Kiko Amat
Dance, Cleopatra, dance

La posteridad no puede dejarse en manos del enemigo. En las ocasiones en que mi mujer y yo diferimos sobre algo crucial, como por ejemplo mi carisma y atractivo sexual, suelo zanjar la discusión prohibiendo que la entrevisten mis futuros biógrafos. He leído demasiada historia para ignorar lo que sucede cuando los encargados de cantar tus victorias, una vez fallecido, son la misma gente que te calumnió, plagió o quiso mal en vida.

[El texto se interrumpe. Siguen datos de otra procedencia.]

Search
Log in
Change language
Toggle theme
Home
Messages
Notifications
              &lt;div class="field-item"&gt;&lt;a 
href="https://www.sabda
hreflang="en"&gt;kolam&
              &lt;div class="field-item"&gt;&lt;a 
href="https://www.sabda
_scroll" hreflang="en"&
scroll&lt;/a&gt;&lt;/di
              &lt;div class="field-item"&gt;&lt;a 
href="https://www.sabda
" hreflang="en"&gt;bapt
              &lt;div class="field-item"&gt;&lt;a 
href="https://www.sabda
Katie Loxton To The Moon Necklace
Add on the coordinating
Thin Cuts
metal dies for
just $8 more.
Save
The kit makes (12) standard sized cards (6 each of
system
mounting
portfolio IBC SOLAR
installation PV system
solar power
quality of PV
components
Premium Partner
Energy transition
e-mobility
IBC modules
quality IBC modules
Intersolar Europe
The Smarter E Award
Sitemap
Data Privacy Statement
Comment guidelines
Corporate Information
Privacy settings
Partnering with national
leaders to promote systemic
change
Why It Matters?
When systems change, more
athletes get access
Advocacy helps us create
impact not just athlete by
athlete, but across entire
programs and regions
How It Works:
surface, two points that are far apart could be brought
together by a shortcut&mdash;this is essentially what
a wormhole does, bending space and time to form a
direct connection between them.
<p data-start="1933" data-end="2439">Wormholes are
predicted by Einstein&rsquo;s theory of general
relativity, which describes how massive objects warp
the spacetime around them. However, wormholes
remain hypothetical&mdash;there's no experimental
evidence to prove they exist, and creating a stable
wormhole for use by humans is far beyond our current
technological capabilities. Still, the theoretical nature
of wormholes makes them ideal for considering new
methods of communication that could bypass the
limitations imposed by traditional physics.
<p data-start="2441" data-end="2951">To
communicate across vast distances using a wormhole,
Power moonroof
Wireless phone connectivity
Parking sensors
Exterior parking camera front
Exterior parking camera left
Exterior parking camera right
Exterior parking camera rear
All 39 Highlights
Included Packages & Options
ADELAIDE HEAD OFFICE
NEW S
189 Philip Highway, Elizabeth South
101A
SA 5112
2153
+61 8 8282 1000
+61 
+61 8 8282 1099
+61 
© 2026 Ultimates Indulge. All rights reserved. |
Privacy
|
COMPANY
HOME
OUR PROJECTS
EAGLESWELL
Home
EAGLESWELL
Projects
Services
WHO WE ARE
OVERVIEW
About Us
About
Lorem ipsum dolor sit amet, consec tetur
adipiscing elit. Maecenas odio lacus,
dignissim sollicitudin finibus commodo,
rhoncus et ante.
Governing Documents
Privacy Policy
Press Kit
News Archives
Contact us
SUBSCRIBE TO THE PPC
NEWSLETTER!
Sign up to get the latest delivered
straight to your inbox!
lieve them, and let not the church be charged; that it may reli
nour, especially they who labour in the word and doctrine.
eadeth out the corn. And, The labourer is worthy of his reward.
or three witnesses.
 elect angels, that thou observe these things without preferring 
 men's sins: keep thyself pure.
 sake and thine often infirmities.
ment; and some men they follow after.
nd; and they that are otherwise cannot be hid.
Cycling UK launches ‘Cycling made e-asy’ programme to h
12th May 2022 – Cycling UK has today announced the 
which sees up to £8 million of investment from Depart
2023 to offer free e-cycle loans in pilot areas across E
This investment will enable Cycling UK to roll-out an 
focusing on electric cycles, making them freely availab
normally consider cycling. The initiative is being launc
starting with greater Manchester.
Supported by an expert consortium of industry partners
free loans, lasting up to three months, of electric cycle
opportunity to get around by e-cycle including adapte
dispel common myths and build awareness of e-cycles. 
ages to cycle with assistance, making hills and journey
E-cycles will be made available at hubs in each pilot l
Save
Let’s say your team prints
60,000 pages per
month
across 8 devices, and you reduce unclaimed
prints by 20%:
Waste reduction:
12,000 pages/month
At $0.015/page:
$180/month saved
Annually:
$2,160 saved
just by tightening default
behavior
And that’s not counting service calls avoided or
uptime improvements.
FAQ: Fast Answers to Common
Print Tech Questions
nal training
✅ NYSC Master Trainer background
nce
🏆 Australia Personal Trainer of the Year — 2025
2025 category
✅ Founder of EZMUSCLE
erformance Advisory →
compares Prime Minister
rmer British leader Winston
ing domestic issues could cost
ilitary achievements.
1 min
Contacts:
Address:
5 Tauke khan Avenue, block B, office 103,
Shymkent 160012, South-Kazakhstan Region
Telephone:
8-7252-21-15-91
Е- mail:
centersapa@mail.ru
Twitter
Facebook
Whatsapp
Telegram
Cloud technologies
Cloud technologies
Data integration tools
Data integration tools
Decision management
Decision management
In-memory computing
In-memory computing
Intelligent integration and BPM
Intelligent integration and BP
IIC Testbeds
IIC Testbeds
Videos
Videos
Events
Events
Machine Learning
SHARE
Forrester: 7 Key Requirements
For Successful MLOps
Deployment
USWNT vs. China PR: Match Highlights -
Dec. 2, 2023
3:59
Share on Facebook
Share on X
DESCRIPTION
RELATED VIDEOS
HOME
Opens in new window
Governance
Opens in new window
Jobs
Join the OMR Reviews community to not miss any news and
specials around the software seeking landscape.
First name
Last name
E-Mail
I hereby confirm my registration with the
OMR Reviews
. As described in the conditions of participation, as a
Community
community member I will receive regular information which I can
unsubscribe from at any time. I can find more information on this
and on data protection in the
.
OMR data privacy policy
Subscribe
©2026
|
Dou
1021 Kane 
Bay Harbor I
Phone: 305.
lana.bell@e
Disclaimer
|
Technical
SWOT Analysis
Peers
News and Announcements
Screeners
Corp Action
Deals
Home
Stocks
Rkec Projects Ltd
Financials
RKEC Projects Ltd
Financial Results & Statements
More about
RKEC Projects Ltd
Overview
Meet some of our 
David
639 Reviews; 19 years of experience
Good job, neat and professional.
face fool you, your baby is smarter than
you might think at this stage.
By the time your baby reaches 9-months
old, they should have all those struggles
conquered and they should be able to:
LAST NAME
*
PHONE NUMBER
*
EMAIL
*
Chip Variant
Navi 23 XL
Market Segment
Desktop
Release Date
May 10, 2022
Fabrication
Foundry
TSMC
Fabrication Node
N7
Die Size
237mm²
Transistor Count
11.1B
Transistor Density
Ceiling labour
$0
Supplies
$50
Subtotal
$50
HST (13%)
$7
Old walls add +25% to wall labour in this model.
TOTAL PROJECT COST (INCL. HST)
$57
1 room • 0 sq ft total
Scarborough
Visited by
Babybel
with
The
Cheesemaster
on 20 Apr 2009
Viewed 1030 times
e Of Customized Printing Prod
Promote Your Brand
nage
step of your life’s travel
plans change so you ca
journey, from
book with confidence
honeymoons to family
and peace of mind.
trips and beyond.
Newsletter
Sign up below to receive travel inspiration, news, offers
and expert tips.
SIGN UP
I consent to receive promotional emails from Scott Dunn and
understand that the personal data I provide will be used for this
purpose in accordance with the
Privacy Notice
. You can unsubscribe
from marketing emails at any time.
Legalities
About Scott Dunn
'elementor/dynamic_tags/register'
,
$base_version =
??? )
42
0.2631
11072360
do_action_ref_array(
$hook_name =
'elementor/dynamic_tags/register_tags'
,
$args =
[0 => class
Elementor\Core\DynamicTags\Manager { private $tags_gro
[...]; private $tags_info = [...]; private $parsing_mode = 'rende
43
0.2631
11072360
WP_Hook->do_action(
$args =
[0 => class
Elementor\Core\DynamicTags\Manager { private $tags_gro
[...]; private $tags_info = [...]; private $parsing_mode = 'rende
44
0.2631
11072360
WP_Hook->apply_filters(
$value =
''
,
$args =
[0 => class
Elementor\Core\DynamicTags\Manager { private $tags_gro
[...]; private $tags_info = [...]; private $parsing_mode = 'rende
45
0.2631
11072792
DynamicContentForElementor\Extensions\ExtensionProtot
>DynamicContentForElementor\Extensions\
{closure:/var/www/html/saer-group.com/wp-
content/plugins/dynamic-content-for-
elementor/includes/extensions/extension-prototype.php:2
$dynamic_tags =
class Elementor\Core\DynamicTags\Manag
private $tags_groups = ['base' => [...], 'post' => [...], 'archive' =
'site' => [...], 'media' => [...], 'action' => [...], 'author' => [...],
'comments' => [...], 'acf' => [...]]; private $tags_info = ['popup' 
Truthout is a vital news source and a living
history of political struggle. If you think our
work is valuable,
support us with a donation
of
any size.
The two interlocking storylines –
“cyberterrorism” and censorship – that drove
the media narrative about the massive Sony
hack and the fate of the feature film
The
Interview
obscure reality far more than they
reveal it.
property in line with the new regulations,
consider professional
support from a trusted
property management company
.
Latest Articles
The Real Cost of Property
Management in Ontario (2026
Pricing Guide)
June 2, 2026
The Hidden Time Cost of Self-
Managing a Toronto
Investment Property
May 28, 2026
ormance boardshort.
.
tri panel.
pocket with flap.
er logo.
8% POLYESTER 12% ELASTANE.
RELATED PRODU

Cleopatra VII Thea Filopátor, última gobernante de la dinastía ptolemaica del Antiguo Egipto, es un buen ejemplo de lo dicho. Su vida es una fantasía escrita por apologistas del Imperio romano, exmaridos falaces, cuñados envidiosos, dramaturgos ingleses y (como sucede en los Evangelios) peña que solo la conoció de oídas. El poeta latino Propercio la tildó de mujerzuela descocada y «reina puta»; Dión (el cronista romano, no el cantante de The Wanderer) la describió como «una mujer de sexualidad y avaricia insaciables»; para Boccaccio era solo una «furcia de los reyes de Oriente»; los poetas del XVII la convirtieron en símbolo del amor ilegítimo (gracias pero no, gracias, Mr. Dryden). Y en cuanto al tipo que la inmortalizó en Antony and Cleopatra (1606-1607), William Shakespeare, solo podemos colegir que, aunque sus intenciones eran buenas, pintó a la faraona como una lagarta de mucho cuidado.